I know very little of powders and loads, but I do have a rifle of the make you describe; have they much in the way of cash value? I haven't used mine in the last few years and wouldn't mind having something else in its stead.


----------



## ericjeeper (Feb 25, 2006)

Haggis said:


> I know very little of powders and loads, but I do have a rifle of the make you describe; have they much in the way of cash value? I haven't used mine in the last few years and wouldn't mind having something else in its stead.


No paperwork either.


----------



## Macybaby (Jun 16, 2006)

If I remember, I'll tell my husband about this post. We got our marlin cowboy 45-70 a few years ago. (I say "we" because we argue about who actually owns this gun. It belongs in MY marlin octigon barrel cowboy collection, but he shoots it way more than I do). He is casting bullets and reloading for it with very good success.

He had the lee mold, but got the Ranch Dog Marlin specific mold. 

Dh says IMR 3031 is popular but he personally likes IMR SR 4759. The first will give more velocity. H4895 is suppose to be good, but DH says he does not use that one with cast bullets. He says it takes more powder to get the same velocity as the others, and he does not like doing that. But that is just him. 

He's gotten very good accuracy out of our 45-70. It sure is fun to shoot a big bore.

Cathy


----------



## ericjeeper (Feb 25, 2006)

I loaded em at 32 grains.. Sort of a middle of the road load. Thanks for every ones input.


----------



## texican (Oct 4, 2003)

Have you tried any 500gr bullets? I've been wanting a 45-70 for a decade, and if I remember correctly, the last time I checked, the lever actions couldn't handle the 'extended' length bullets. Would be nice to know if someone has actual experience trying to cycle a 500gr bullet through the action. I cast my own bullets too, and I'm overly fond of the heavier rounds.
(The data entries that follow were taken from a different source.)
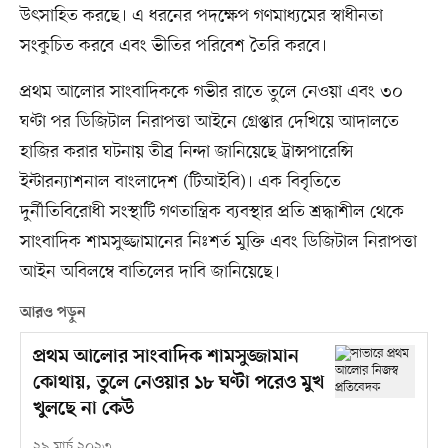
উৎসাহিত করছে। এ ধরনের পদক্ষেপ গণমাধ্যমের স্বাধীনতা
সংকুচিত করবে এবং ভীতির পরিবেশ তৈরি করবে।
প্রথম আলোর সাংবাদিককে গভীর রাতে তুলে নেওয়া এবং ৩০
ঘণ্টা পর ডিজিটাল নিরাপত্তা আইনে গ্রেপ্তার দেখিয়ে আদালতে
হাজির করার ঘটনায় তীব্র নিন্দা জানিয়েছে ট্রান্সপারেন্সি
ইন্টারন্যাশনাল বাংলাদেশ (টিআইবি)। এক বিবৃতিতে
দুর্নীতিবিরোধী সংস্থাটি গণতান্ত্রিক ব্যবস্থার প্রতি শ্রদ্ধাশীল থেকে
সাংবাদিক শামসুজ্জামানের নিঃশর্ত মুক্তি এবং ডিজিটাল নিরাপত্তা
আইন অবিলম্বে বাতিলের দাবি জানিয়েছে।
আরও পড়ুন
প্রথম আলোর সাংবাদিক শামসুজ্জামান
কোথায়, তুলে নেওয়ার ১৮ ঘণ্টা পরেও মুখ
খুলছে না কেউ
২৯ মার্চ ২০২৩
I'm leaning to a contender barrel. Next research is to see whether the muzzle blast (un burnt powder) is horrendous in 14 or 16" barrels. Otherwise, I'd go with a 21" barrel, if I could find one.


----------



## shelleydar (Mar 2, 2008)

My sweetie said reloader 7 - he thinks it's Hurculese


----------



## Bearfootfarm (Jul 13, 2006)

The Reloder powders are made by Alliant

http://www.alliantpowder.com/products/reloder_7.htm

Ive had good results with all the Reloder powders Ive tried


----------



## poorboy (Apr 15, 2006)

2fg..:sing:


----------



## BRYAN (Jul 5, 2008)

http://castboolits.gunloads.com/

This is the best site on cast bullets I have found.


----------



## beowoulf90 (Jan 13, 2004)

poorboy said:


> 2fg..:sing:


Exactly, but then we are shooting reproduction 1874 Sharps Rifles in 45-70...

They will also shoot with modern powder. It's just a preference for the black powder...


----------



## tallpaul (Sep 5, 2004)

someone say sharps? I like my shiloh sharps- I got two in 45/70 I want ta take them after deer or hog someday...


----------



## coydog (Mar 9, 2005)

tallpaul said:


> someone say sharps? I like my shiloh sharps- I got two in 45/70 I want ta take them after deer or hog someday...


Nice. Do you handload with blackpowder?


----------



## tallpaul (Sep 5, 2004)

coydog said:


> Nice. Do you handload with blackpowder?



actually yer gonna hate me for this but I think I have had two of these since like 1991 and never even shot them... I have shot my 45-70 contender a bit but only used smokless so far... 

I do intend on using black in the sharps. I shoot a FAIR AMOUNT OF BLACK POWDER IN MY ml ...


----------